An example of missed product/market fit
In August 2018, Hollywood producer Jeffrey Katzenberg and former CEO of HP Meg Whitman co-founded the company Quibi, a video platform meant exclusively for mobile viewing. Quibi was founded as an answer to the way younger generations were consuming more and more video content on mobile devices.
The company generated a huge buzz while attracting the talents of Steven Spielberg, Jennifer Lopez, and Liam Hemsworth and investments from Disney, Sony, and JPMorgan. The platform launched on iOS and Android in April 2020 with the goal of 7 million subscribers by the end of 2020.
However, in September the platform only had 500k subscribers. The following month, the platform announced that it would be shutting down, leaving the majority of its planned original content in development ruin.
Why did a platform with a promising business model miss the mark?

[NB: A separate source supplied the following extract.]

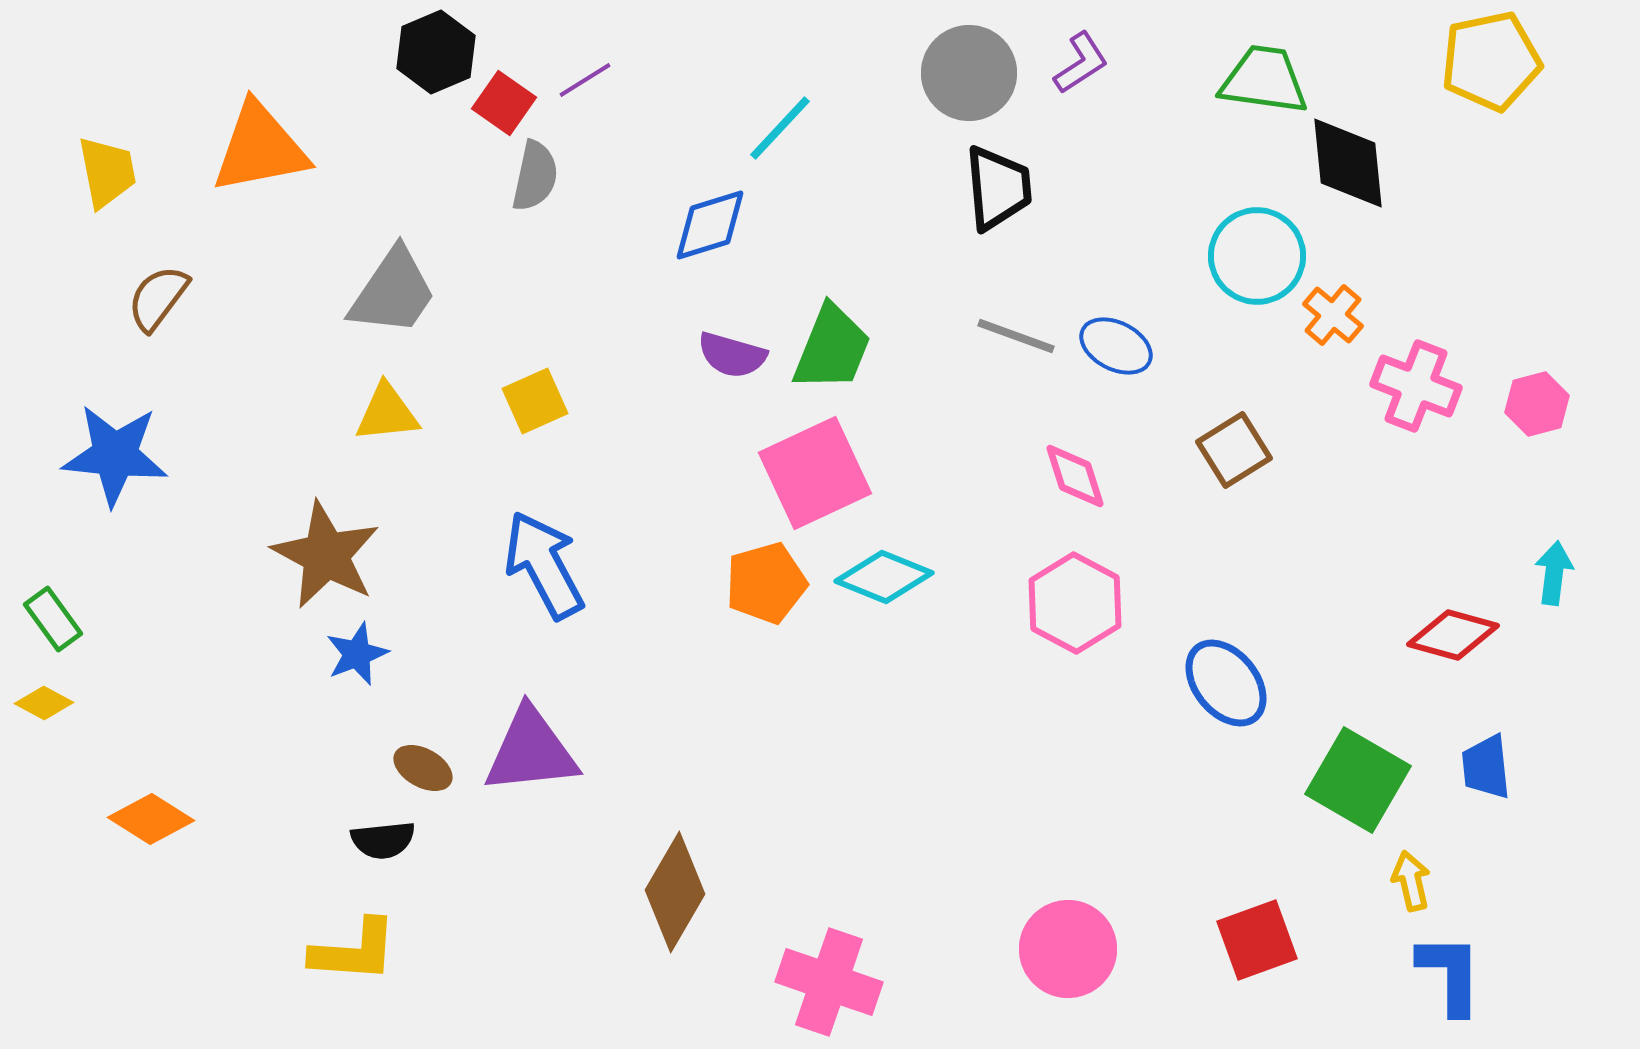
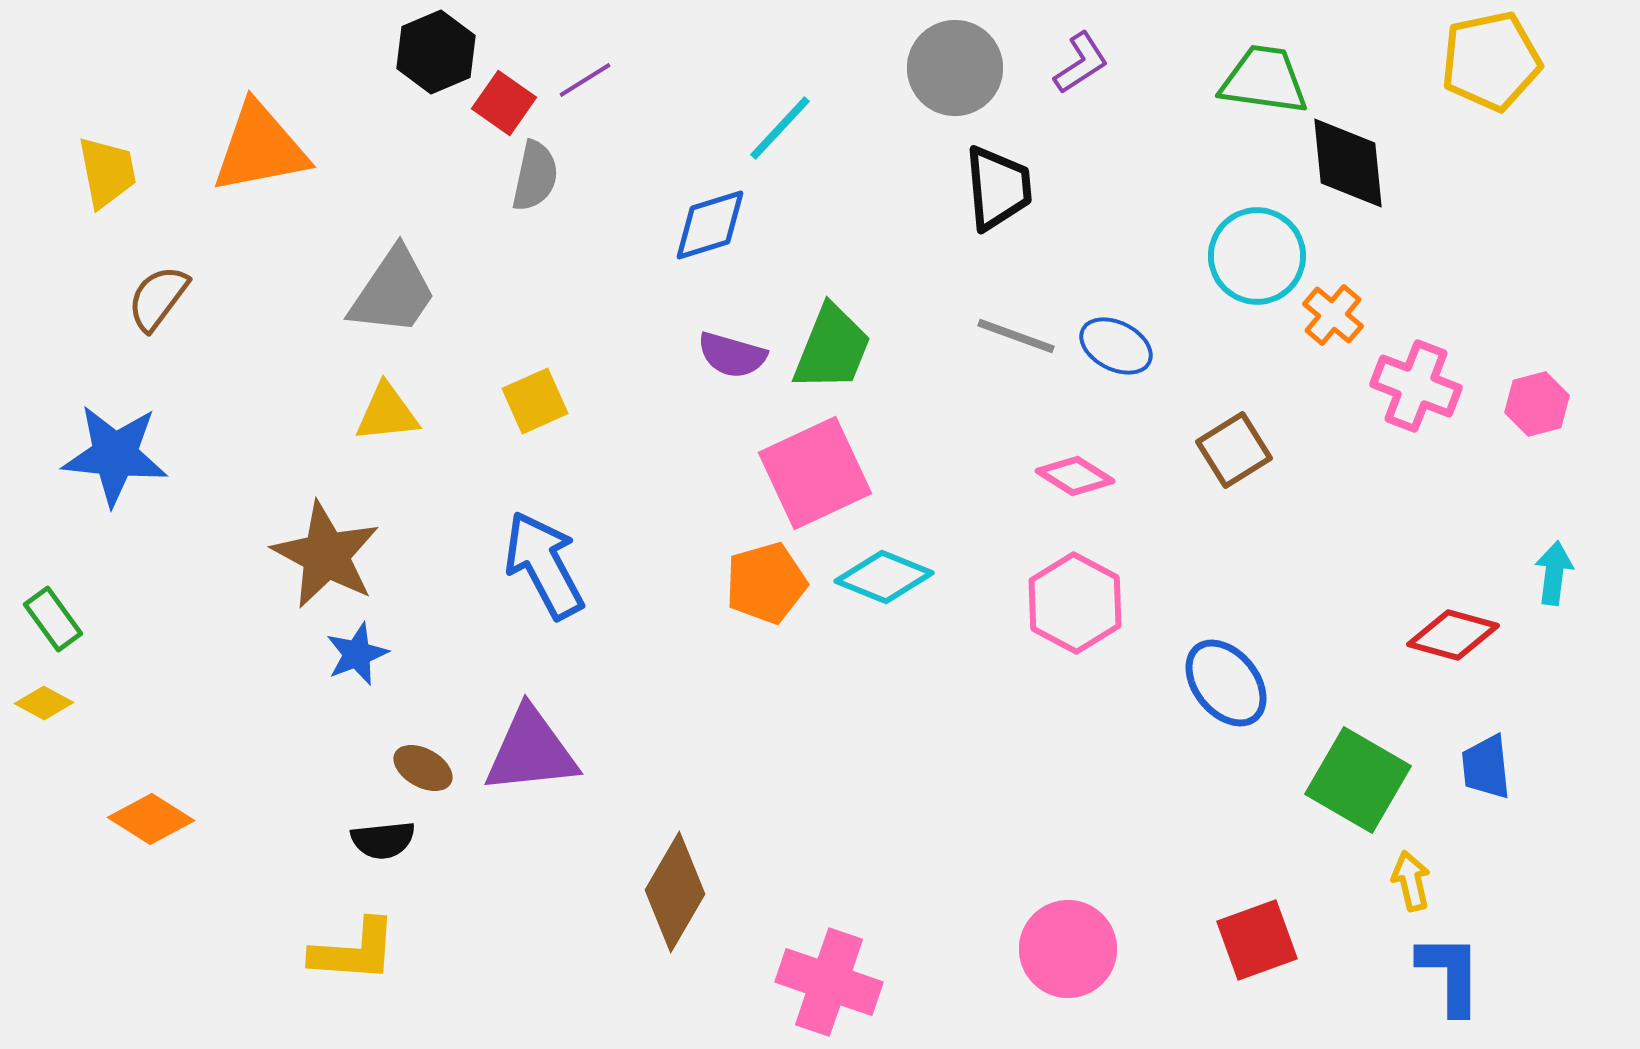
gray circle at (969, 73): moved 14 px left, 5 px up
pink diamond at (1075, 476): rotated 40 degrees counterclockwise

There are a couple of reasons why this is a perfect example of a missed product/market fit.
One reason is that Quibi began right when the COVID-19 pandemic was at its pinnacle: consumers were working from home or unemployed due to social distancing measures. If you have the option of watching content on your phone or your much larger TV, you likely opted for the latter. Hence, the target mindset of Quibi’s consumers became null and void.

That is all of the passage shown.